Das Zeitalter der Helden
In der Vorrede der Heldenbuch-Prosa wird eben jenes Heldenzeitalter zusammengefasst: Dabei werden die Zwerge als listig und intelligent genug beschrieben, um die Edelsteine in den Bergen gut erkennen zu können. Daher sind sie voller Reichtum durch den Abbau dieser Edelsteine und verhelfen dementsprechend auch dem Land und der Gesellschaft zu Reichtum. Die Riesen dagegen sind bös und ungestüm, um die wilden Tiere und andere Monster zu bezwingen und die Zwerge zu beschützen, die das Land durch den Reichtum aufblühen ließen. Allerdings wenden sie sich nach einiger Zeit gegen die Zwerge. Aus diesem Umstand heraus wurden die Helden erschaffen, um die Zwerge nicht nur von den Monstern sondern auch vor den monströsen Riesen zu schützen.
Zu den Riesen
Über das Wesen und die Wesentlichkeit von Riesen gibt es unzählige Überlieferungen und Vermutungen.

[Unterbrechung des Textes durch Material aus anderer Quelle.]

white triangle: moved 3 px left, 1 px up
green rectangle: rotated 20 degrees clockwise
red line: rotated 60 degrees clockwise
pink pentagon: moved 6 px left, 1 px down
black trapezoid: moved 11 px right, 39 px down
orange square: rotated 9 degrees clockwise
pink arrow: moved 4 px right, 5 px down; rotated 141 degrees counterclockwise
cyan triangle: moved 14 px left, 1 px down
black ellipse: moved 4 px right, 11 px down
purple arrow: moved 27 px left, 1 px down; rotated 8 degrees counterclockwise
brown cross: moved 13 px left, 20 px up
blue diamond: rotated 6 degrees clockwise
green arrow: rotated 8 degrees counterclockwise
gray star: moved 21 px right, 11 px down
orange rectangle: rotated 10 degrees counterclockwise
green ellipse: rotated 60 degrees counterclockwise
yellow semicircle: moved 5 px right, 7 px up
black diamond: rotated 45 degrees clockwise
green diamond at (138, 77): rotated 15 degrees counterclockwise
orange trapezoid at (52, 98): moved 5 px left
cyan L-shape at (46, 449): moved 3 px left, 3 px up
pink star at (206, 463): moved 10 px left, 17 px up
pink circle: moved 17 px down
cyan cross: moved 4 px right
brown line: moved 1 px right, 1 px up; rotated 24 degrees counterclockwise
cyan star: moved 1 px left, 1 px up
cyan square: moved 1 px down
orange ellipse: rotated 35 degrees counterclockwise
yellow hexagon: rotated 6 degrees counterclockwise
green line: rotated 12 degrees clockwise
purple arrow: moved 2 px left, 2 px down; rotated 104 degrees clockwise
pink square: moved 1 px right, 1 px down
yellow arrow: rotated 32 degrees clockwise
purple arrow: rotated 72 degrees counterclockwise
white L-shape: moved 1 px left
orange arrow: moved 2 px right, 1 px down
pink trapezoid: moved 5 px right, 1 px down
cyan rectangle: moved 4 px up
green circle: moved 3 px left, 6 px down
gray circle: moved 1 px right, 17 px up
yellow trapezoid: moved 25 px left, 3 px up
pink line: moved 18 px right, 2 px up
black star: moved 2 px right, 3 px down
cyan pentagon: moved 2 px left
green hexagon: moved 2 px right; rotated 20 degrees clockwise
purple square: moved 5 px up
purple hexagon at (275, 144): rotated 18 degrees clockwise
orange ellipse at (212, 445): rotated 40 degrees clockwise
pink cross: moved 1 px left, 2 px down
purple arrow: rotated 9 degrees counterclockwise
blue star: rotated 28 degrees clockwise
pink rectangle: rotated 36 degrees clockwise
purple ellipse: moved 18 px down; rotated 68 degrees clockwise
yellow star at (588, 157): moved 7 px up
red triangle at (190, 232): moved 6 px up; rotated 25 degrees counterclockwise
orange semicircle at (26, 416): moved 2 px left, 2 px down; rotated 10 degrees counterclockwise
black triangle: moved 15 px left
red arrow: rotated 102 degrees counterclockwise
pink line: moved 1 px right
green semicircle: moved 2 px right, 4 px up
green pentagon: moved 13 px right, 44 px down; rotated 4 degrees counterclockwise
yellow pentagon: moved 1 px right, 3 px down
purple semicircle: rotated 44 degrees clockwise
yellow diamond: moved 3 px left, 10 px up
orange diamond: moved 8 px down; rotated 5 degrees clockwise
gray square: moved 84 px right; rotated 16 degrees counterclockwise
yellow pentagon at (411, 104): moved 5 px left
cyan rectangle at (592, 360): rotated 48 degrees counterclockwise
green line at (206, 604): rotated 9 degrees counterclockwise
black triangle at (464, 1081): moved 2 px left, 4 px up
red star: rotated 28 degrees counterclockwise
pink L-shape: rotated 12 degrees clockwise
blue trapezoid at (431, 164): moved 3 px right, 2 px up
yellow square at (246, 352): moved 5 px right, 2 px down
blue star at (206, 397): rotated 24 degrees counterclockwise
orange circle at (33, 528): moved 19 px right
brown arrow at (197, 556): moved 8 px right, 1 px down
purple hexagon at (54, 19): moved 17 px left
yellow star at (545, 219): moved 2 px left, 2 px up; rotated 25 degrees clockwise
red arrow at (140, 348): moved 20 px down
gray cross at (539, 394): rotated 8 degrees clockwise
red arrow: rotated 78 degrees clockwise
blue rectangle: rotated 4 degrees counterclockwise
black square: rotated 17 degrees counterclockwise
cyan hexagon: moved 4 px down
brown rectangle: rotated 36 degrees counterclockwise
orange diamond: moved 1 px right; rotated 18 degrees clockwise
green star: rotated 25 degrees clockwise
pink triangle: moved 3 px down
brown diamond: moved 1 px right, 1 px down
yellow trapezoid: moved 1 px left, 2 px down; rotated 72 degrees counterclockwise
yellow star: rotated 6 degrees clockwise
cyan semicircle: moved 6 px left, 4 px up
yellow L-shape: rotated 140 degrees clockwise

Pia Holenstein Weidmann beschreibt in ihrem Aufsatz Riesen. Ein Körperchiffre der Frühen Neuzeit zwei Arten von Riesen. Einerseits gibt es die seelenlose Urriesen, die den Monstra zuzuordnen sind und sich nicht fortpflanzen können. Diese sind beispielsweise nach Grimm dumm, tölpelhaft und hässlich. Sie dienen lediglich dem Zweck des Erstaunens durch ihre Größe, welche einschüchternd wirkt. Auf der anderen Seite gibt es die Halb- oder Nichtriesen. Sie besitzen sehr wohl eine Seele, sind intelligent und erinnern eher an die Helden, denen die Urriesen zu ihrer Zeit weichen mussten. Hieraus entstammt die Ähnlichkeit von Helden und Riesen, die keinesfalls verwechselt werden sollten, nur weil Helden oft als ebenfalls überaus groß dargestellt werden. Die Helden hatten die Funktion, die Riesen zu bekämpfen- und siegen und mit dem Schwund der Riesen widmeten die Helden sich letztendlich den Drachen. Als Beispiele für Riesen führt die Autorin den Riesen Gargantua und die Riesengesellschaft in Gullivers Reisen auf. Gargantua ist intelligent, führt sich seine Weisheit durch gigantische Experimente zu und alter prozentual durch sein (langsames) Wachstum. Seine Lebensspanne ist um einiges höher als die eins normalen Menschen und trotz seiner Intelligenz (durch sein großes Gehirn) verköstigt er sich an Menschen. Seine Größendimension wird nicht konstant durchgezogen – im Gegensatz zu der Riesengesellschaft in Gullivers Reisen, bei der alles im Verhältnis 1:12 aufgebaut ist. Gulliver als Mensch regulärer Größe strandet auf einer Insel, die nicht nur Riesen beherbergt sondern auch in sich auf die Größe der Riesen angepasst ist. Er wird damit automatisch zu einem Winzling. Auch hier ist die Größe nicht nur an den Maßen sondern auch an der Intelligenz der Riesen erkennbar.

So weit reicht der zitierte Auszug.